BULMAK VE KAYBETMEK ÜZERİNE
Ne yazmak ne okumak fayda etmiyor bazen. Boş boş otur, odayı izle, tavanı izle, rüzgarda salınan perdeyi izle…
İnsan mistik ve tinsel bir filmi izledikten sonraki ya da bıçak gibi okudukça göğsüne saplanan şiirlerin duygularını her hissettiğinde soyut bir dünyayı farkediyor. Saklandığın o küçük mağarada seni bulan yalnızlık gibi. Seni o küçük mağaradan daha da içeri, sonsuzluğa iten.
Kahveyle doğan güneş, nikotinle başlayan sabah, anlam kazanan küçük ayrıntılar.

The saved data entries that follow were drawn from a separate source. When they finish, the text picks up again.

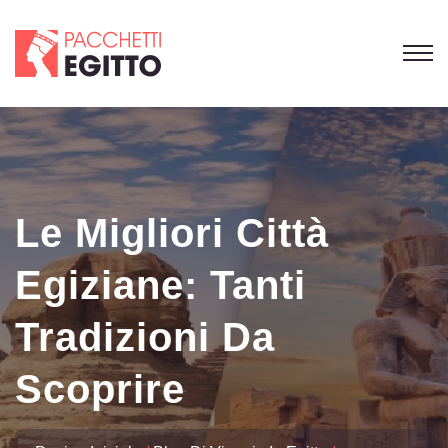
Le Migliori Città
Egiziane: Tanti
Tradizioni Da
Scoprire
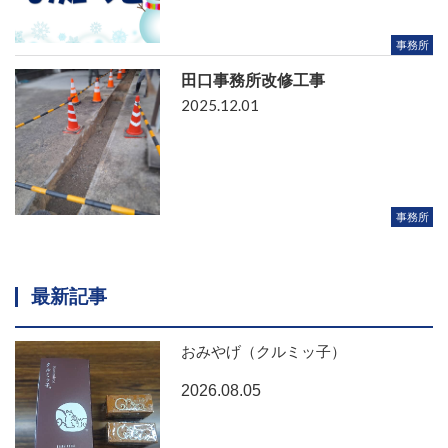
事務所
田口事務所改修工事
2025.12.01
事務所
最新記事
おみやげ（クルミッ子）
2026.08.05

Ve en büyük ayrıntı sen. Akdeniz kadar fevkalade gözlerin ve boynundan uzanan Ege Deniz’ini birebir taklit eden saçların. Zamanı siyah beyaz bir fotoğrafla geride bırakan. Hırçın dalgalarında dinginliğini kaybetmiş. Arayışını sonlandıramamış, çocuk gibi masum, bir o kadar zeki ve meraklı. Pencereden tenine saplanan güneşleri biriktirmiş. Acılarım ve keskin teninin yaşattığı duygular bekleyişlerim olmuş.

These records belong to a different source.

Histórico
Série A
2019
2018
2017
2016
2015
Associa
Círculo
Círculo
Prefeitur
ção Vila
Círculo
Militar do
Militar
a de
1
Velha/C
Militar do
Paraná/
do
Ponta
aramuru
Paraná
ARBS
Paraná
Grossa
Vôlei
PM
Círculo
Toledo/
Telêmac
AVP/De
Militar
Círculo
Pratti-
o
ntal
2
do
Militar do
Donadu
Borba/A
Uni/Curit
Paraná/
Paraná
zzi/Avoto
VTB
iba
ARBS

İsmi tüm söz sanatları. Bakışları şiirlerimdeki son dize, yayımlanmamış yazılarım. Yok olup gidişleri şanı, meraklı bakışları sarhoşluklarım…

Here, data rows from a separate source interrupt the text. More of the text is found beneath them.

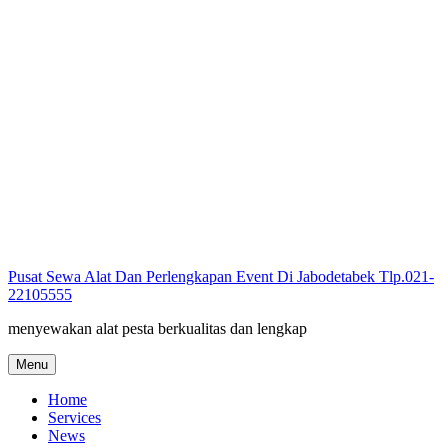
Skip
to
content
Pusat Sewa Alat Dan Perlengkapan Event Di Jabodetabek Tlp.021-
22105555
menyewakan alat pesta berkualitas dan lengkap
Menu
Home
Services
News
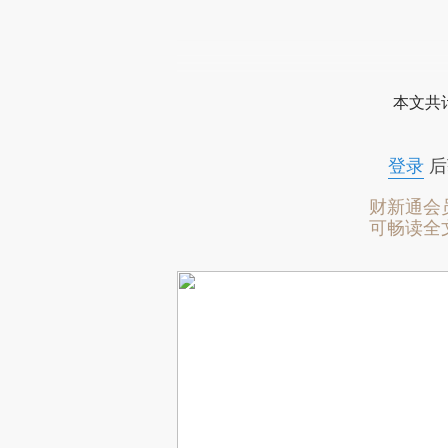
本文共计
登录
后
财新通会
可畅读全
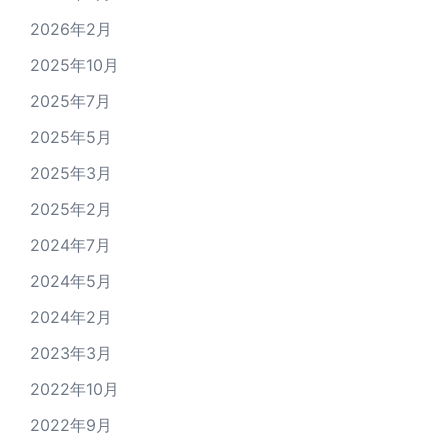
2026年2月
2025年10月
2025年7月
2025年5月
2025年3月
2025年2月
2024年7月
2024年5月
2024年2月
2023年3月
2022年10月
2022年9月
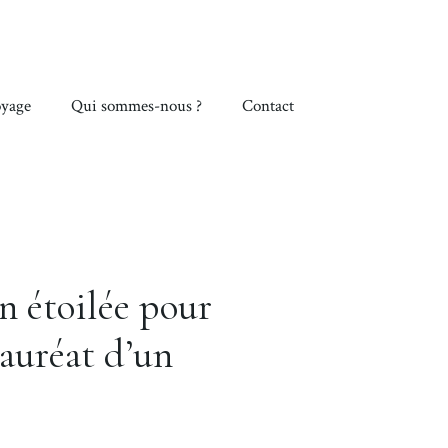
yage
Qui sommes-nous ?
Contact
 étoilée pour
lauréat d’un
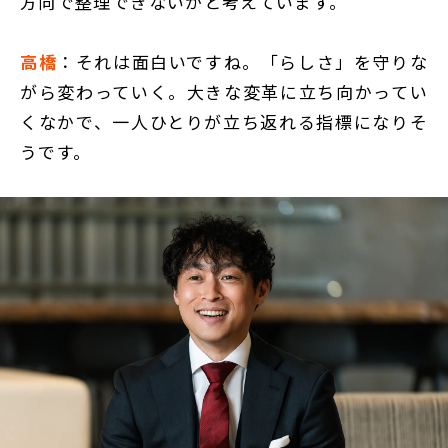
方向で整理できないかと考えています。
高橋
：それは面白いですね。「らしさ」を守りな
がら変わっていく。大きな変革に立ち向かってい
くなかで、一人ひとりが立ち返れる指標になりそ
うです。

Yine de var ol. Bende ya da başka bir yerde denizin durulacak, güneşin başka batacak. Ben kendimi bulmak için hep kendimi kaybedeceğim. Kendimi bulduğum o an ise seni kaybetmiş olacağım…
Bir berduş gibi yine sarhoşluğu seçiyorum. Sokaklarında kayboluyorum.
Ozan ÇETİN
FOTOĞRAFLAR VE ZAMAN
Sen güvercin seven kadın
Minik ellerin besledi sevdamı
Gözlerin okşadı yüreğimi.
Dalgalı saçların, geride bıraktı Ege Denizini.
Zamansız geldin,
Zamansız vurdu yüreğime sevdan.
Tarihe bir not daha düştü Saat Kulesi
Masum gülüşün ölümsüzleşirken ışıklı akşamlarda.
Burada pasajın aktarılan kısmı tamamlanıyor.